# Benchmarking RISK Combat and Probability Engines

This notebook contains benchmark tests and performance comparisons for different implementations of combat simulation and probability estimation in our Python version of the RISK game.

### Goals
1. Evaluate runtime efficiency of various `estimate_win_probability` implementations
2. Compare single-battle simulation methods (`battle` functions) for speed
3.  Explore vectorized vs iterative vs parallel approaches
4.  Document observations and trade-offs

### Structure
1. Setup: imports, parameters, utility functions
2. Baseline implementations benchmarking
3. Vectorized implementations benchmarking
4. Parallel and compiled (Numba) implementations benchmarking
5. Summary and conclusions

---

## 1. Setup

This section prepares the environment for benchmarking the RISK combat and probability engines.

### Tested Methods

- **`battle(num_attackers, num_defenders)`**:  
  Simulates a single RISK battle from start to finish between the attacker and defender armies. It repeatedly simulates battle rounds until one side runs out of troops, returning the remaining armies for both sides.

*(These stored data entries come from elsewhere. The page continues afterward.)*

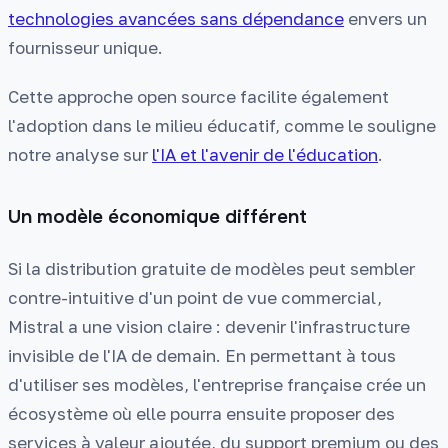
technologies avancées sans dépendance
envers un
fournisseur unique.
Cette approche open source facilite également
l'adoption dans le milieu éducatif, comme le souligne
notre analyse sur
l'IA et l'avenir de l'éducation
.
Un modèle économique différent
Si la distribution gratuite de modèles peut sembler
contre-intuitive d'un point de vue commercial,
Mistral a une vision claire : devenir l'infrastructure
invisible de l'IA de demain. En permettant à tous
d'utiliser ses modèles, l'entreprise française crée un
écosystème où elle pourra ensuite proposer des
services à valeur ajoutée, du support premium ou des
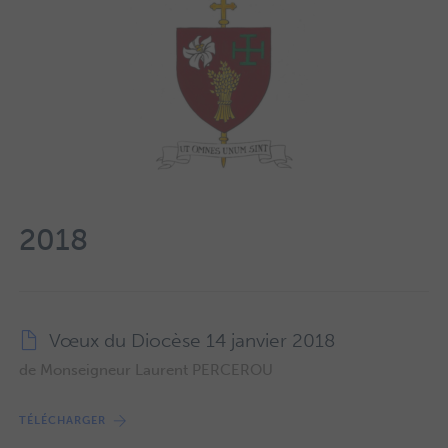
2018
Vœux du Diocèse 14 janvier 2018
de Monseigneur Laurent PERCEROU
TÉLÉCHARGER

- **`estimate_win_probability(num_attackers, num_defenders, reps)`**:  
  Uses Monte Carlo simulation by running `reps` number of full battles to estimate the probability that the attacker wins (i.e., the defender is eliminated). This method aggregates results over many simulations to provide a statistical estimate of the attacker's success chance.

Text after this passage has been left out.